▸ **What to do**
Only the text of the records below belongs in the answer, copied exactly, with pictures omitted.

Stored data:
·····

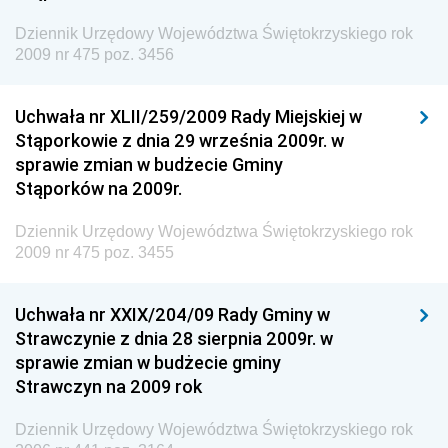
Dziennik Urzędowy Agencji Bezpieczeństwa
Wewnętrznego
Dziennik Urzędowy Województwa Świętokrzyskiego rok
2009 nr 475 poz. 3456
Dziennik Urzędowy Urzędu Patentowego
Rzeczypospolitej Polskiej
Uchwała nr XLII/259/2009 Rady Miejskiej w
Dziennik Urzędowy Generalnej Dyrekcji Dróg
Stąporkowie z dnia 29 września 2009r. w
Krajowych i Autostrad
sprawie zmian w budżecie Gminy
Dziennik Urzędowy Ministra Środowiska
Stąporków na 2009r.
Dziennik Urzędowy Ministra Administracji i Cyfryzacji
Dziennik Urzędowy Województwa Świętokrzyskiego rok
Dziennik Urzędowy Ministra Edukacji
2009 nr 475 poz. 3455
Dziennik Urzędowy Ministra Nauki
Uchwała nr XXIX/204/09 Rady Gminy w
Dziennik Urzędowy Ministra Przemysłu
Strawczynie z dnia 28 sierpnia 2009r. w
Dziennik Urzędowy Ministra Finansów i Gospodarki
sprawie zmian w budżecie gminy
Strawczyn na 2009 rok
Dziennik Urzędowy Ministra do Spraw Unii
Europejskiej
Dziennik Urzędowy Województwa Świętokrzyskiego rok
Dziennik Urzędowy Agencji Wywiadu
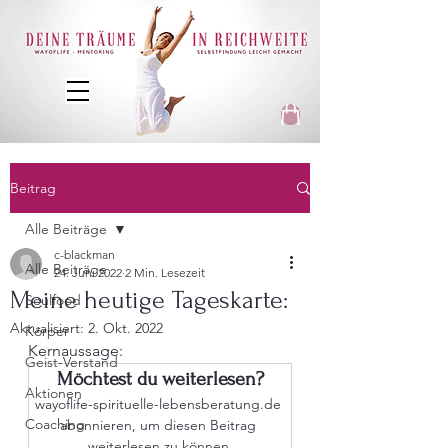
Beitrag
Alle Beiträge
c-blackman
Alle Beiträge
24. Juni 2022
2 Min. Lesezeit
Meine heutige Tageskarte:
Soulfood
Aktualisiert:
2. Okt. 2022
Körper
Kernaussage:
Geist-Verstand
Möchtest du weiterlesen?
Aktionen
wayoflife-spirituelle-lebensberatung.de 
Coaching
abonnieren, um diesen Beitrag 
weiterlesen zu können.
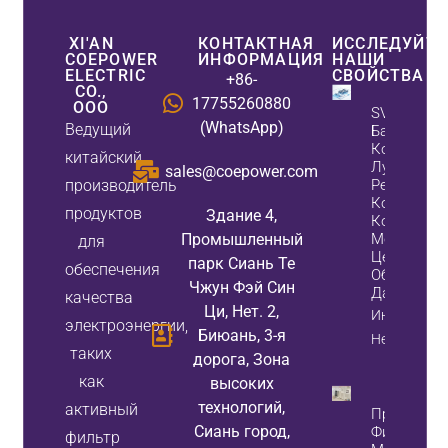
XI'AN
КОНТАКТНАЯ
ИССЛЕДУЙТЕ
COEPOWER
ИНФОРМАЦИЯ
НАШИ
ELECTRIC
СВОЙСТВА
+86-
CO.,
17755260880
ООО
SVG Проти
(WhatsApp)
Ведущий
Банка
Конденсат
китайский
Лучшее
sales@coepower.com
производитель
Решение Д
Коррекции
продуктов
Здание 4,
Коэффици
Промышленный
Мощности
для
Центров
парк Сиань Те
обеспечения
Обработки
Чжун Фэй Син
Данных
качества
Ци, Нет. 2,
Информаци
электроэнергии,
Биюань, 3-я
Недвижимо
таких
дорога, Зона
как
высоких
технологий,
активный
Пример Ус
Сиань город,
Фильтра А
фильтр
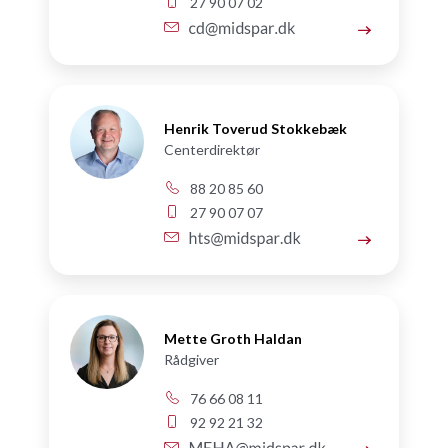
27 90 07 02
Henrik Toverud Stokkebæk
Centerdirektør
88 20 85 60
27 90 07 07
Mette Groth Haldan
Rådgiver
76 66 08 11
92 92 21 32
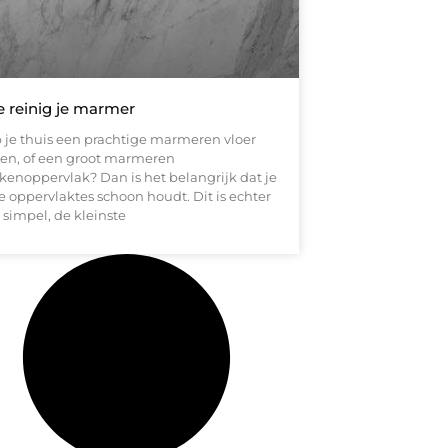
 reinig je marmer
 je thuis een prachtige marmeren vloer
gen, of een groot marmeren
kenoppervlak? Dan is het belangrijk dat je
e oppervlaktes schoon houdt. Dit is echter
 simpel, de kleinste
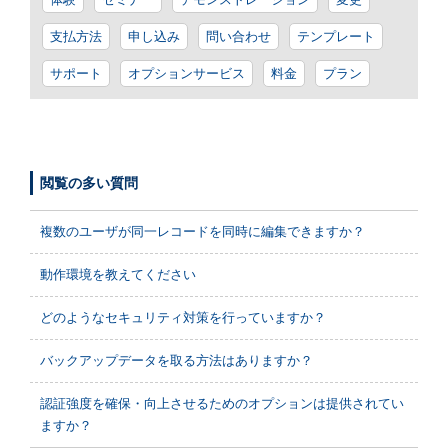
支払方法
申し込み
問い合わせ
テンプレート
サポート
オプションサービス
料金
プラン
閲覧の多い質問
複数のユーザが同一レコードを同時に編集できますか？
動作環境を教えてください
どのようなセキュリティ対策を行っていますか？
バックアップデータを取る方法はありますか？
認証強度を確保・向上させるためのオプションは提供されてい
ますか？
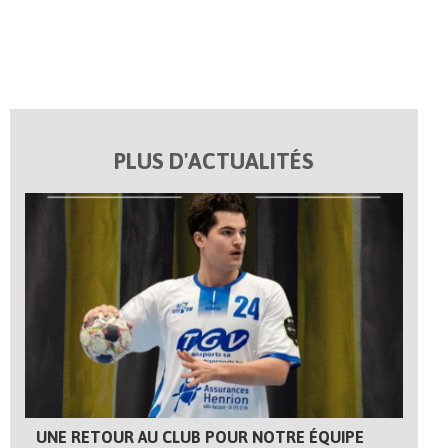
PLUS D'ACTUALITÉS
UNE RETOUR AU CLUB POUR NOTRE ÉQUIPE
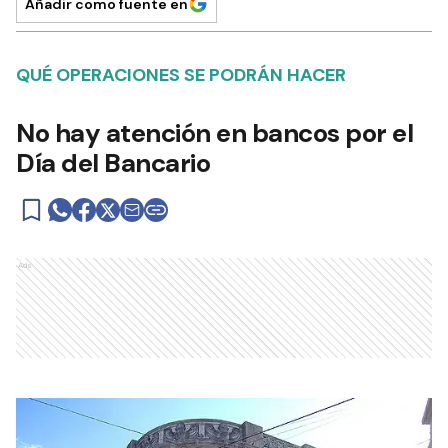
Añadir como fuente en
QUÉ OPERACIONES SE PODRÁN HACER
No hay atención en bancos por el
Día del Bancario
Ads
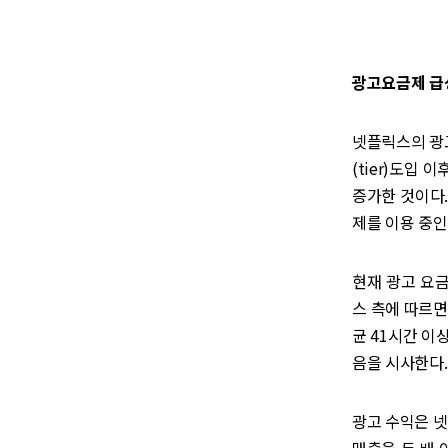
광고요금제 급성
넷플릭스의 광고
(tier)도입 
증가한 것이다.
제를 이용 중인
현재 광고 요금
스 측에 따르면
균 41시간 이
음을 시사한다.
광고 수익은 넷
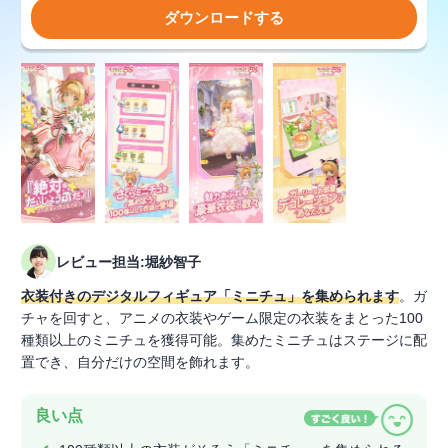
ダウンロードする
レビュー担当:堀紗智子
衣装付きのデジタルフィギュア「ミニチュ」を集められます
。ガ
チャを回すと、アニメの衣装やゲーム限定の衣装をまとった100
種類以上のミニチュを獲得可能。集めたミニチュはステージに配
置でき、自分だけの空間を飾れます。
良い点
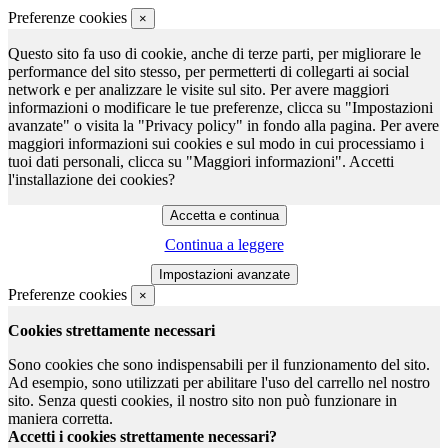
Preferenze cookies
×
Questo sito fa uso di cookie, anche di terze parti, per migliorare le
performance del sito stesso, per permetterti di collegarti ai social
network e per analizzare le visite sul sito. Per avere maggiori
informazioni o modificare le tue preferenze, clicca su "Impostazioni
avanzate" o visita la "Privacy policy" in fondo alla pagina. Per avere
maggiori informazioni sui cookies e sul modo in cui processiamo i
tuoi dati personali, clicca su "Maggiori informazioni". Accetti
l'installazione dei cookies?
Continua a leggere
Preferenze cookies
×
Cookies strettamente necessari
Sono cookies che sono indispensabili per il funzionamento del sito.
Ad esempio, sono utilizzati per abilitare l'uso del carrello nel nostro
sito. Senza questi cookies, il nostro sito non può funzionare in
maniera corretta.
Accetti i cookies strettamente necessari?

·····

▸ **Exercise response**
Dziennik Urzędowy Agencji Bezpieczeństwa
Wewnętrznego
Dziennik Urzędowy Województwa Świętokrzyskiego rok
2009 nr 475 poz. 3456
Dziennik Urzędowy Urzędu Patentowego
Rzeczypospolitej Polskiej
Uchwała nr XLII/259/2009 Rady Miejskiej w
Dziennik Urzędowy Generalnej Dyrekcji Dróg
Stąporkowie z dnia 29 września 2009r. w
Krajowych i Autostrad
sprawie zmian w budżecie Gminy
Dziennik Urzędowy Ministra Środowiska
Stąporków na 2009r.
Dziennik Urzędowy Ministra Administracji i Cyfryzacji
Dziennik Urzędowy Województwa Świętokrzyskiego rok
Dziennik Urzędowy Ministra Edukacji
2009 nr 475 poz. 3455
Dziennik Urzędowy Ministra Nauki
Uchwała nr XXIX/204/09 Rady Gminy w
Dziennik Urzędowy Ministra Przemysłu
Strawczynie z dnia 28 sierpnia 2009r. w
Dziennik Urzędowy Ministra Finansów i Gospodarki
sprawie zmian w budżecie gminy
Strawczyn na 2009 rok
Dziennik Urzędowy Ministra do Spraw Unii
Europejskiej
Dziennik Urzędowy Województwa Świętokrzyskiego rok
Dziennik Urzędowy Agencji Wywiadu
Beitrag
Alle Beiträge
c-blackman
Alle Beiträge
24. Juni 2022
2 Min. Lesezeit
Meine heutige Tageskarte:
Soulfood
Aktualisiert:
2. Okt. 2022
Körper
Kernaussage:
Geist-Verstand
Möchtest du weiterlesen?
Aktionen
wayoflife-spirituelle-lebensberatung.de 
Coaching
abonnieren, um diesen Beitrag 
weiterlesen zu können.
XI'AN
КОНТАКТНАЯ
ИССЛЕДУЙТЕ
COEPOWER
ИНФОРМАЦИЯ
НАШИ
ELECTRIC
СВОЙСТВА
+86-
CO.,
17755260880
ООО
SVG Проти
(WhatsApp)
Ведущий
Банка
Конденсат
китайский
Лучшее
sales@coepower.com
производитель
Решение Д
Коррекции
продуктов
Здание 4,
Коэффици
Промышленный
Мощности
для
Центров
парк Сиань Те
обеспечения
Обработки
Чжун Фэй Син
Данных
качества
Ци, Нет. 2,
Информаци
электроэнергии,
Биюань, 3-я
Недвижимо
таких
дорога, Зона
как
высоких
технологий,
активный
Пример Ус
Сиань город,
Фильтра А
фильтр
27 90 07 02
Henrik Toverud Stokkebæk
Centerdirektør
88 20 85 60
27 90 07 07
Mette Groth Haldan
Rådgiver
76 66 08 11
92 92 21 32
 reinig je marmer
 je thuis een prachtige marmeren vloer
gen, of een groot marmeren
kenoppervlak? Dan is het belangrijk dat je
e oppervlaktes schoon houdt. Dit is echter
 simpel, de kleinste
支払方法
申し込み
問い合わせ
テンプレート
サポート
オプションサービス
料金
プラン
閲覧の多い質問
複数のユーザが同一レコードを同時に編集できますか？
動作環境を教えてください
どのようなセキュリティ対策を行っていますか？
バックアップデータを取る方法はありますか？
認証強度を確保・向上させるためのオプションは提供されてい
ますか？
PLUS D'ACTUALITÉS
UNE RETOUR AU CLUB POUR NOTRE ÉQUIPE
Añadir como fuente en
QUÉ OPERACIONES SE PODRÁN HACER
No hay atención en bancos por el
Día del Bancario
Ads
광고요금제 급성
넷플릭스의 광고
(tier)도입 
증가한 것이다.
제를 이용 중인
현재 광고 요금
스 측에 따르면
균 41시간 이
음을 시사한다.
광고 수익은 넷
ダウンロードする
レビュー担当:堀紗智子
衣装付きのデジタルフィギュア「ミニチュ」を集められます
。ガ
チャを回すと、アニメの衣装やゲーム限定の衣装をまとった100
種類以上のミニチュを獲得可能。集めたミニチュはステージに配
置でき、自分だけの空間を飾れます。
良い点
Preferenze cookies
×
Questo sito fa uso di cookie, anche di terze parti, per migliorare le
performance del sito stesso, per permetterti di collegarti ai social
network e per analizzare le visite sul sito. Per avere maggiori
informazioni o modificare le tue preferenze, clicca su "Impostazioni
avanzate" o visita la "Privacy policy" in fondo alla pagina. Per avere
maggiori informazioni sui cookies e sul modo in cui processiamo i
tuoi dati personali, clicca su "Maggiori informazioni". Accetti
l'installazione dei cookies?
Continua a leggere
Preferenze cookies
×
Cookies strettamente necessari
Sono cookies che sono indispensabili per il funzionamento del sito.
Ad esempio, sono utilizzati per abilitare l'uso del carrello nel nostro
sito. Senza questi cookies, il nostro sito non può funzionare in
maniera corretta.
Accetti i cookies strettamente necessari?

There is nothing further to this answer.